Another feature of the new system is that it can dramatically speed up a 17 minute experiment by a clever optimisation of the systems movements so that it will now only take 7.5 minutes.

"Automation movements usually work in a sequential manner and this takes up a lot of time, but the new Ti system uses simultaneous movements to reduce the time between the acquisition of different images," said Drent.

The other major advance that has been incorporated into the new system is the addition of an external phase unit.

Typically these phase units are incorporated into the objective lens to increase the phase contrast of the optical image.

However, they tend to cut out between 10 to 15 per cent of the light.

While this is not an issue during standard optical imaging, it can be very important to capture every photon when conducting fluorescent imaging experiments to monitor very infrequent cellular events.

The Ti microscopes incorporate the phase ring into a conjugate plain of the microscope so that the sensitive camera can detect 100 per cent of the photons produce, while enabling the phase contrast to be seen through the eye piece.

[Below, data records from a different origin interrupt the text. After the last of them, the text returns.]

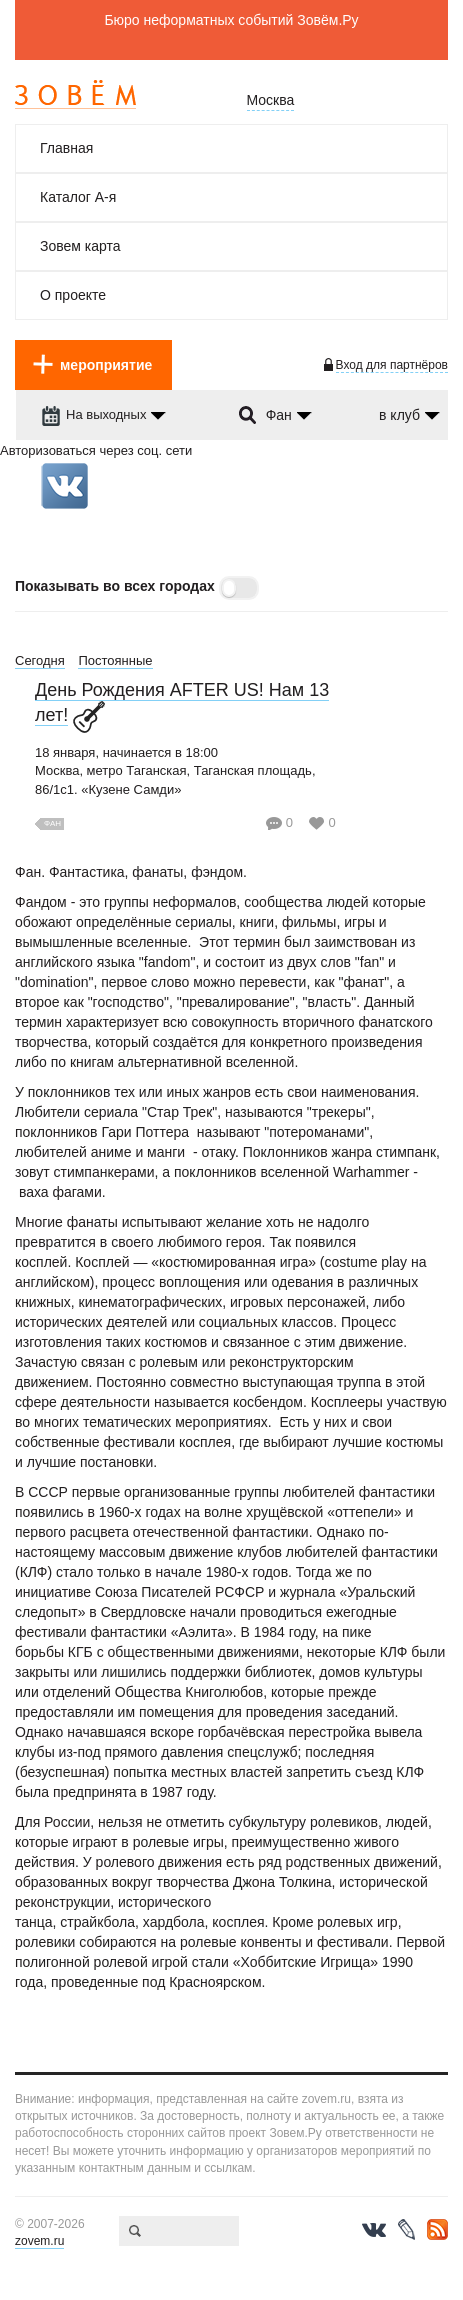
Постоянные (115, 660)
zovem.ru (39, 2241)
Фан (52, 823)
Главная (66, 148)
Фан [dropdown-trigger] (279, 415)
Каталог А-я (78, 197)
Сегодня (40, 660)
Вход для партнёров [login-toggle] (392, 365)
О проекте (73, 295)
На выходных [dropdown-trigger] (93, 414)
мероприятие (106, 365)
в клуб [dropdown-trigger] (399, 415)
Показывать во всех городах (115, 586)
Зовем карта (80, 246)
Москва (271, 100)
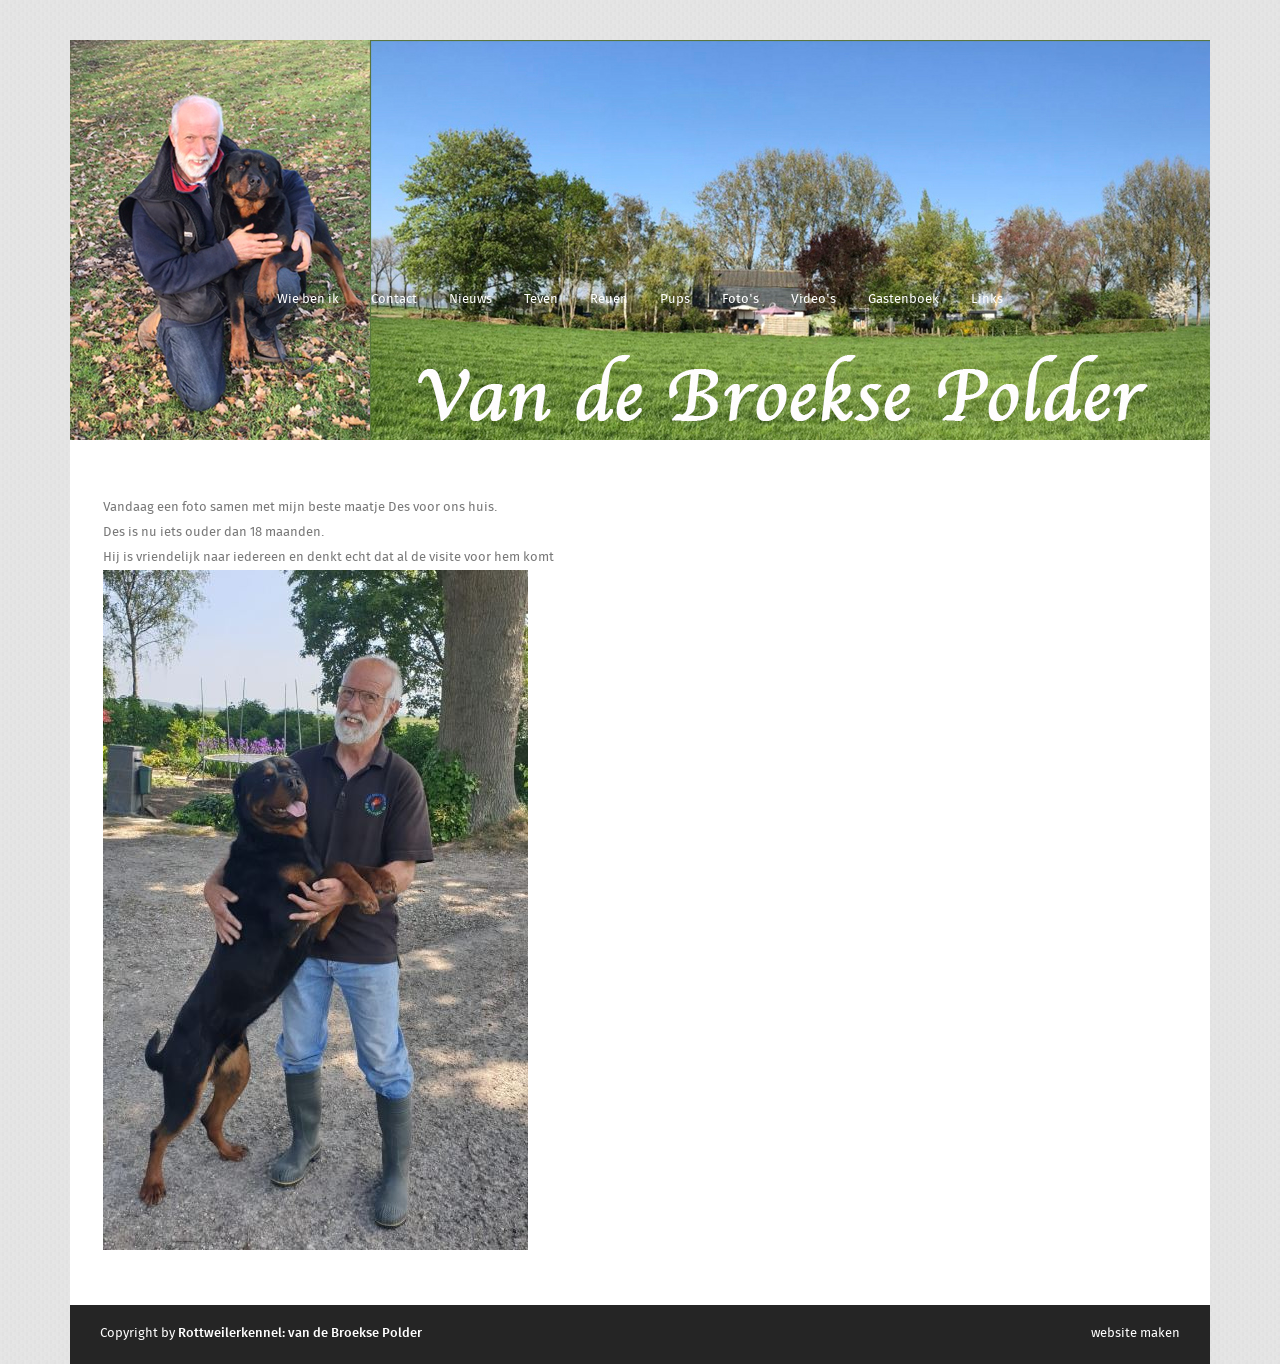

The new Ti range is available at similar prices to the previous TE2000 systems while improving the performance of the system.

"Use of our inverted microscopes has led to some of the most exciting scientific breakthroughs of the twenty-first century.

We are confident that this legacy will be continued and that further important discoveries will be made possible with our newest platform the Ti series," said Robert Forster, general manager of Nikon Instruments, UK.